Богдан выхватил нож из-за пояса монаха и метнул в вибрирующий шар. Острие с хлюпаньем пронзило его, как пузырь с водой. Густая белёсая жидкость хлынула на пол и забрызгала одежды служителей. Они отпустили руки и как кули с песком попадали на пол, так не приходя в сознание. Богдан рванул ко мне и принялся отвязывать ремни, пока моя душа следила за происходящим. Тела служителей стали меняться: кожа скукоживалась, будто мышцы под ней испарились, она приобретала желтый оттенок и стала покрываться бурыми пятнами. Они стремительно старели пока не обратились в прах. Белая перламутровая лужа на полу разрасталась и пенилась, как будто на соду плеснули уксус.
Богдан снял меня с креста, взял на руки и понёс прочь, переступив тело монаха. Мысль, что моя душа останется здесь привела в ужас, я рванула к лестнице, но наткнулась на преграду. Боль пронзила, и я почувствовала, как рассыпаюсь на миллиард частиц, словно просеяли через сито. А потом наступила тьма.
В ноздри хлынула соленая вода, горло обожгло и легкие пронзили сотни острых осколков. Я открыла глаза и увидела, что погрузилась на дно, передо мной возвышалась статуя Матери. Её здесь быть не может. И меня быть не должно. Эта мысль, лучом фонарика, скользнула и пропала в непроглядной тьме. Мать распахнула веки, и зрачки засветились неоновой голубизной. Она вытащила огромный живот, и на его месте образовалась чёрная дыра, непроницаемая, абсолютная пустота. Чем больше я смотрела, тем сильней меня затягивало, как в космическую черную дыру. Мать протянула мне шар, и я приняла его, но в моих ладонях он сжался до размеров жемчужины, а потом и статуя рассыпалась мелкой крупой и растворилась в воде.
***
Сквозь веки заструился свет. Медленно начали возвращаться ощущения. Голову повернули на бок, и из горла потекла вода. Губ коснулось горячее дыхание и острая боль, как десяток наточенных кинжалов, прострелила легкие. Что-то тяжелое опустилось на грудь. Я закашлялась, подняла отяжелевшую руку и наткнулась на мягкую копну волос. Сил хватило только на мычание. Открыв глаза, я наткнулась на встревоженный взгляд Богдана.
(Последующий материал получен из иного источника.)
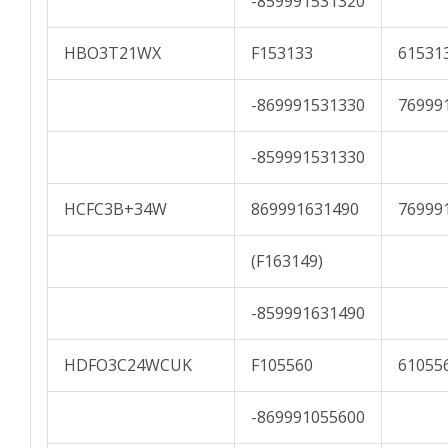
-859991531320
HBO3T21WX
F153133
61531
-869991531330
76999
-859991531330
HCFC3B+34W
869991631490
76999
(F163149)
-859991631490
HDFO3C24WCUK
F105560
61055
-869991055600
- Я что, чуть не утонула? – сипло выдавила я.
- Похоже на то. Только не понимаю, где ты умудрилась нахлебаться воды.
Я вспомнила сон и поёжилась. Тут же спохватилась и посмотрела на руки, но не обнаружив признаков старения успокоилась.
Богдан помог сесть и крепко стиснул в объятиях. В следующую секунду резко отстранился, будто я стала заразной. В его глазах появились всполохи недоверия. Конечно он злится. Мы могли оба погибнуть. А ещё я его бросила. Он имеет право обижаться.
- Прости, что ушла от тебя. Я хотела вернуться и найти тебя потом. А они... спасибо, что вытащил. Знаю я виновата…
- Вер, я тебя ни в чём не обвиняю. Я был бы только рад за тебя, если бы ты вернулась туда куда так стремишься. Но давай договоримся, пока не отправлю тебя домой от меня ни на шаг.
Последние слова ударили как пощёчина. Я сама всё испортила. Я всегда всё порчу. И поделом мне.